Ce que je vais donc vous montrer ne prend sa pleine et plus exacte situation que d'une certaine  réflexion sur ce qu'est le caractère chinois : j'ai déjà tout de même assez quelquefois fait allusion au caractère chinois  et à son statut pour que vous sachiez que de l'appeler idéographique, ce n'est pas du tout suffisant. Je vous le montrerai  peut-être en plus de détails, c'est ce qu'il a d'ailleurs de commun avec tout ce qu'on a appelé idéographique, il n'y a à proprement parler rien qui mérite ce terme au sens où on l'imagine habituellement, je dirais presque nommément au sens où le petit schéma de Saussure, avec arbor et  l'arbre dessiné en dessous, le soutient encore par une espèce d'imprudence qui est ce à quoi s'attachent les malentendus et les confusions. 

    Ce que je veux là vous montrer, je l'ai fait en deux exemplaires. On m'avait amené en même temps un nouveau petit instrument dont certains peintres font grand cas, qui est une sorte de pinceau épais ou le jus vient de l'intérieur qui permet de tracer des traits avec une épaisseur, une consistance,  intéressante. Il en est résulté que j'ai copié beaucoup plus facilement que je ne l'aurai fait normalement la forme qu'avaient les caractères sur ma calligraphie.

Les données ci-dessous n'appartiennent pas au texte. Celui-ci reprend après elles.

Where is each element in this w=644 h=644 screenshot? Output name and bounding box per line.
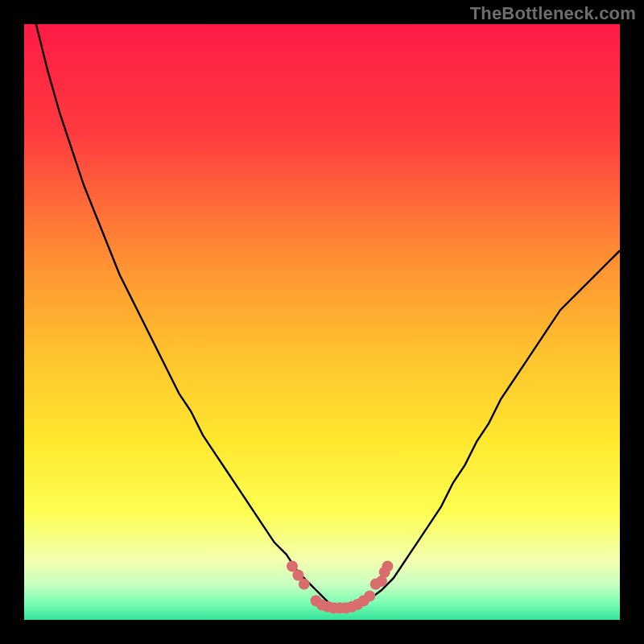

    Dans la colonne de gauche, voilà la calligraphie de cette phrase qui veut dire « l'ombre de mon chapeau danse et tremble sur les fleurs du Hai Tang ». De l'autre côté, vous voyez écrite la même phrase dans des caractères courants, ceux qui sont les plus licites, ceux que fait l'étudiant ânonnant quand il fait correctement ses caractères : ces deux séries sont parfaitement identifiables et en même temps elles ne se ressemblent pas du tout.

    Apercevez-vous que c'est de la façon la plus claire en tant qu'ils ne se ressemblent pas du tout que ce sont bien évidemment de haut en bas à droite et à gauche, les sept mêmes caractères, même pour quelqu'un qui n'a aucune idée, non seulement des caractères chinois, mais aucune idée jusque là qu'il y avait des choses qui s'appelaient des caractères chinois?

    Si quelqu'un découvre cela pour la première fois dessiné quelque part dans un désert, il verra qu'il s'agit à droite et à gauche de caractères et de la même succession de caractères à droite et à gauche.

    Ceci pour vous introduire à ce qui fait l'essence du signifiant et dont ce n'est pas pour rien que je l'illustrerai le mieux de sa forme la plus simple qui est ce que nous désignons depuis quelque temps comme l'Einziger Zug.

    L'Einziger Zug qui est ce qui donne à cette fonction son prix, son acte et son ressort, c'est ceci qui nécessite, pour dissiper ce qui pourrait rester ici de confusion, que j'introduis pour le traduire au mieux et au plus prés ce terme qui n'est point un néologisme, qui est employé dans la théorie dite des ensembles : le mot unaire au lieu du mot unique.

Tout au moins il est utile que je m'en serve aujourd'hui pour bien vous faire sentir ce nerf dont il s'agit dans la distinction du statut signifiant.

    Le trait unaire, donc, qu'il soit comme ici vertical - nous appelons cela faire des bâtons - ou qu'il soit, comme le font les Chinois, horizontal, il peut sembler que sa fonction exemplaire soit liée à la réduction extrême, à son propos justement, de toutes les occasions de différence qualitative. Je veux dire qu'à partir du moment où je dois faire simplement un trait, il n'y a, semble-t-il, pas beaucoup de variétés ni de variations possibles. C'est cela qui va faire sa valeur privilégiée pour nous.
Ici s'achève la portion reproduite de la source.